The thing is - people are always coming on to forums and then telling what they perceive as a n00bie to ditch their alloys and go to steel wheels because they are "tougher". This attitude, for 10 years, has annoyed me to no end and there's almost never anyone to call people out on it. In just about *every* case, it's someone that brings up a picture of a wheel they destroyed on some kind of rock crawling trail and then use that as high evidence of their great wisdom. JSQ and Musky certainly aren't the first to post up pictures of bent or destroyed alloy rims. They were floating around LRO years and years ago, from some east coasters, as I recall. The Series guys laughed at us, too, as I recall.
All parts will break under heavy abuse. Wheels are no different.
In my opinion, there's not a lot of wisdom to be had in the first place to head out to places like Moab or the Rubicon with skinny tires on already heavy trucks with heavy loads, then complaining about the resiliency of their wheels after they tater one of them. Look around! Maybe there's a reason all those jeep and toyota guys are running 35's and 37's with Walker Evans beadlock alloys on the same trails, eh?

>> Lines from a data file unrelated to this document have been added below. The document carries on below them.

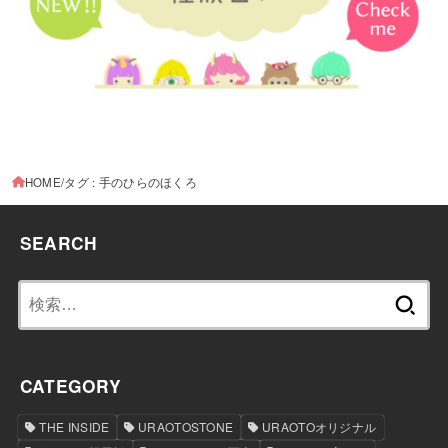
HOME
タグ : 手のひらのほくろ
SEARCH
検
索:
CATEGORY
THE INSIDE
URAOTOSTONE
URAOTOオリジナル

Anyway, when these photos and the stories get used as an example of how bad "alloys suck" and is brought down to the newer guys as gospel - well, I get a little hot under the collar, so paint me guilty for stirring up the whole debate. In 10 years of wheeling with my own 2 trucks and alongside friend's trucks, on plenty of rocky trails, I have not seen a damaged alloy rim. If a big rock stood up and clobbered JSQ's rear wheel that is truly unfortunate. Once, a big rock stood up and nearly removed the entire rear 1/4 of my friend's Disco II by wedgeing itself up next to the fuel filler between the tank and the inside of the body work. That doesn't mean that disco's suck. I broke a 3" lift coil spring in half once. I'm the only one I know personally that's done that, and I am not about to swap to leafs

If I broke 3 alloy rims running the trails I want to run, you betcha I'd swap to some steel wheels to try something different. That doesn't mean that everybody else should, too, just because I thought I was hardcore for doing so and that, by god, you should be too!

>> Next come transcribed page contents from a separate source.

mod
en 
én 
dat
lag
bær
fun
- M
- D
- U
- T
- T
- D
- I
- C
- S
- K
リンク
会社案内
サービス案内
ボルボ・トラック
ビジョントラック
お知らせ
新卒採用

For the record, I last ran nato rims, because the 1-ton drive flanges I had installed on my RRC wouldn't fit on the alloys. they were brush painted OD green and certainly looked the part. I'd have just as soon had alloys.
Also for the record, running tubeless tires on for-tube rims (natos) can lead to flipped trucks on their lid and huge impressions in the pavement of where the wheel catapulted a 5k truck end over end into the ditch after the tire rolled off the bead in a panic stop. i was there and that sucked. alot. we didn't figure it out until later, when the p/n's for the rims wre looked up and it was learned that the rims were meant to be used with tubed tires.
So the moral of this story, especially with the older LR wheels, is to be very careful in what you recommend on public forums and throwing out p/n's without stating what they are. For people looking this stuff up, make your own conclusions and do the footwork. The tires and rims aren't something to ****** around without knowing exactly what they are.